Why is this formula material?
The first part of the equation, for better or for worse, improves in an evolutionary manner. The second part of the equation most frequently improves in a revolutionary manner.
The challenge for Senior Leaders is that revolutions seem a lot more attractive and hence they charge full speed ahead. This results in frustration, derailed careers and a massive amount of money flushed down sad places.
Revolutions in our context, almost always fail. Evolution works. Hence, it is dangerous to overlook the super critical importance of P+P+S.
You want to win big with data, with marketing, with transformative digital yada yada and blah blah, evolve. Do so at the fastest pace you can put in place for transformation of the left-side of the above equation, and use the same pace to evolve the right-side of the above equation.
This will ensure that the people, process and structure will be smart enough to take advantage of the smart and wizbang tech.
Maybe this metaphor will help make this real.
You can't give a toddler a Harley Davidson motor cycle. The moment your start the motorcycle, the toddler is going to start crying. It is not the mistake of the toddler, she is just a toddler after all. It is not the mistake of the Harley, it is a very cool motorcycle. The mistake is yours.

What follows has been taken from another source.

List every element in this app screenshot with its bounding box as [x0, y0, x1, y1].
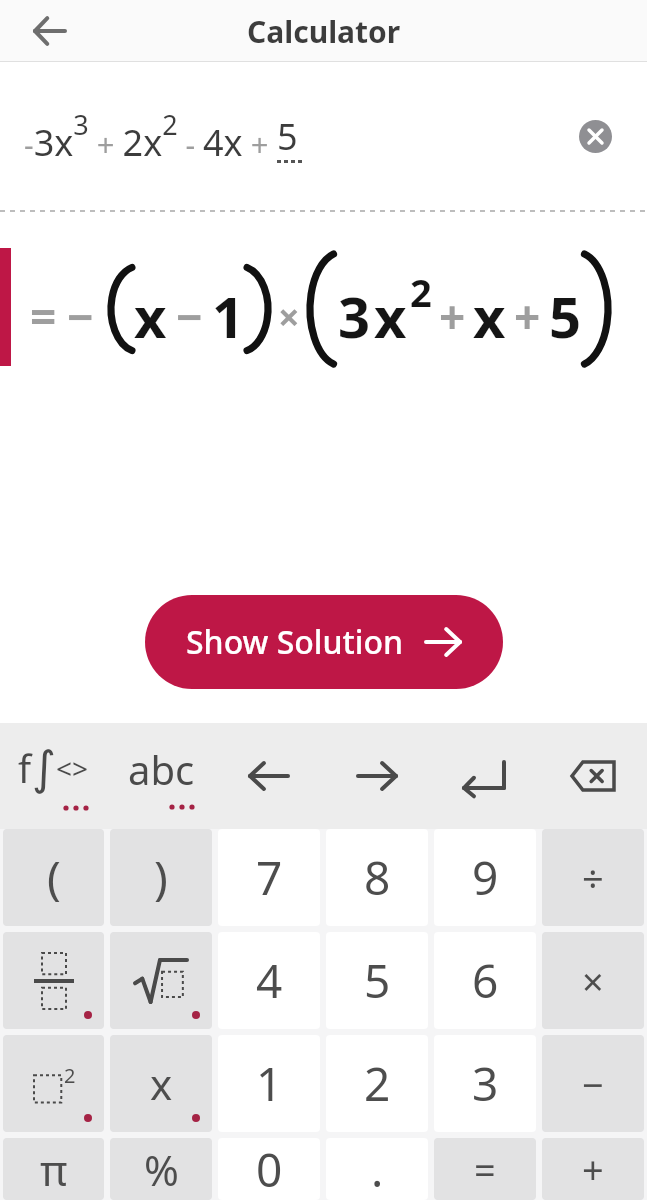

The toddler needs something to steady her, something she can push, something to exercise her legs to make them stronger. At some point, she would love a Harley (as her father that might freak me out, but I digress).
This post is organized into the following structure:
Digital Attribution's Ladder of Awesomeness
Wait, Wait, What the Heck is Attribution?
Digital Attribution's Ladder: Step Details
Step 1: Optimal Metrics
Step 2: Macro and Micro-Outcomes
Step 3: Assisted Conversions
Step 4: Standard Attribution Models
Step 5: Custom Attribution Modeling
Step 6: Data-driven Attribution Modeling
Step 7: Pan-Existence Modeling
Step 8: Nonline Controlled Experiments
Step 9: Advanced Controlled Experiments
I'll say this again at the very end… As a Marketer or an Analyst, there is nothing you'll attempt that will be more complex and challenging than what you are about to read in this post. The spectrum of upgrades you have to make to your tools and data along with your people, process and structure, are likely to be unmatched.
That is why this is so much fun. I have a huge smile on my face as I'm typing this sentence, I get so excited about this stuff. If you follow the advice outlined, the most likely outcome is an increase in the slope of your career's graph as it heads up and to the right! :)
When it comes to your Digital Marketing and Digital Analytics practice, I've advocated slow and steady evolution.
The problem is sometimes you might not know what that path looks like, what the steps are. To address that, on this blog I've shared something I call the ladders of awesomeness – my view of what the entire evolutionary path looks like.
As an example, here's the Digital Marketing ladder of awesomeness:
Very cool, right?
It is not easy to linearize it all, the world is rarely that clean. But, you have an overall structure that can guide your strategy.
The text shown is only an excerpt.